When Kinsley was at the Los Angeles Times, he created something he called 'wikitorials,' which allowed readers to rewrite editorials online. When it launched in 2005, the paper introduced the feature as, "A constantly evolving collaboration among readers in a communal search for truth."
Readers responded by posting pornography and offensive material, and the paper abandoned the experiment after three days.
"There's not much you can do if the audience keeps reposting it," said Robert Card, a senior analyst at the Internet consulting firm, Jupiter Research. "Anybody is vulnerable to this kind of thing."
So far, interactive Web sites are winning the battle against malicious contributors. Wikipedia, Craigslist and MySpace have all gone from useful to just about indispensable.
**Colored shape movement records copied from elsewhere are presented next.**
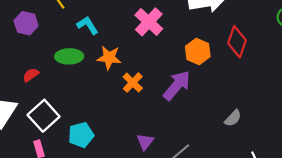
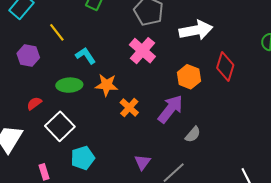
white square: (44, 116) -> (60, 126), moved
gray semicircle: (233, 118) -> (193, 134), moved

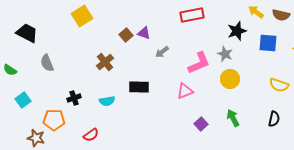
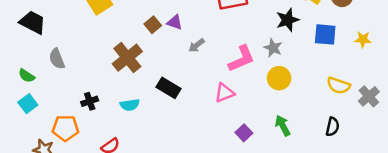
brown cross: (105, 62) -> (127, 58), size x1.4
green semicircle: (10, 70) -> (27, 76), moved
black rectangle: (139, 87) -> (169, 88), turned 30

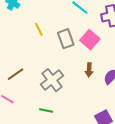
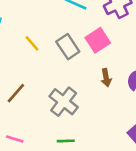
pink square: (90, 40) -> (98, 40), turned 30
brown line: (15, 74) -> (16, 93), moved

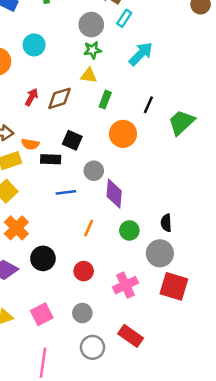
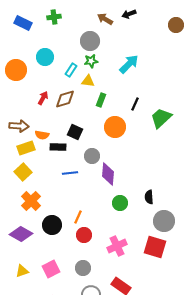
cyan rectangle: (124, 18) -> (71, 70), moved
orange line: (89, 228) -> (78, 217), moved
gray circle: (160, 253) -> (164, 221), moved

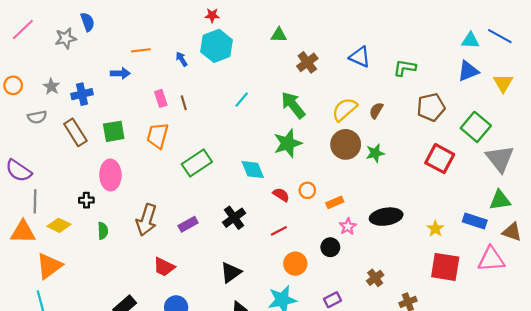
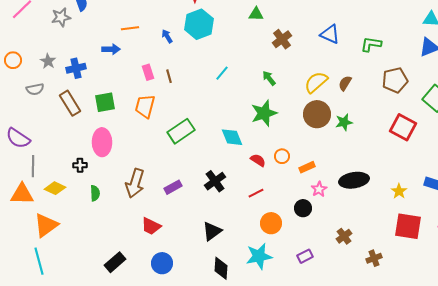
green arrow: (293, 105) -> (269, 78), size x0.6

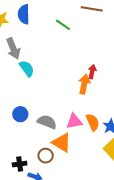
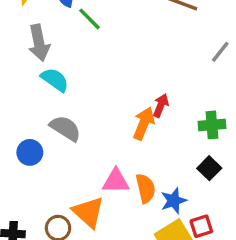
green line: (63, 25) -> (89, 19), moved
cyan semicircle: (27, 68) -> (55, 80), turned -30
gray semicircle: (47, 122) -> (65, 128), moved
But this could be a long fight. Spammers are doing a good job of making e-mail unpleasant — could rogue hackers do the same for YouTube and friends?
"People have to police themselve and people have to have some modicum of decent behavior," said Card. "But humanity is not run by good guys."

THE FACE THAT SUNK A THOUSAND CLIPS
The Cicarelli video isn't especially racy — there's no nudity, and the action seems to happen in the ocean, far from prying video lenses.
But even if YouTube succeeds in removing the video for good, people who want to see the video online will find it — just like they'll find grandmothers with horses, Larry Bird in the 1986 finals, and their ex-girlfriend's blog. It's the miracle of the Internet, and Daniela Cicarelli caught on a Spanish beach with Brazilian banker Renato Malzoni can't rattle that foundation.
The Internet mirrors regular society: there are regular folks and criminals, Skid Rows and white picket fences. YouTube, and most interactive sites, work like a Neighborhood Watch program in a good neighborhood — instead of relying on police to keep an eye out for suspicious behavior, responsible citizens will flag a video. YouTube's bet, and it seems a reasonable one, is that the user community will function more like Levittown than Mogadishu.
But the power is in the hands of the public, and as the confusion in Brazil demonstrates, just one measly sex tape can upset the most solid balance.

Sam Dolnick had to watch the Daniela Cicarelli video for work.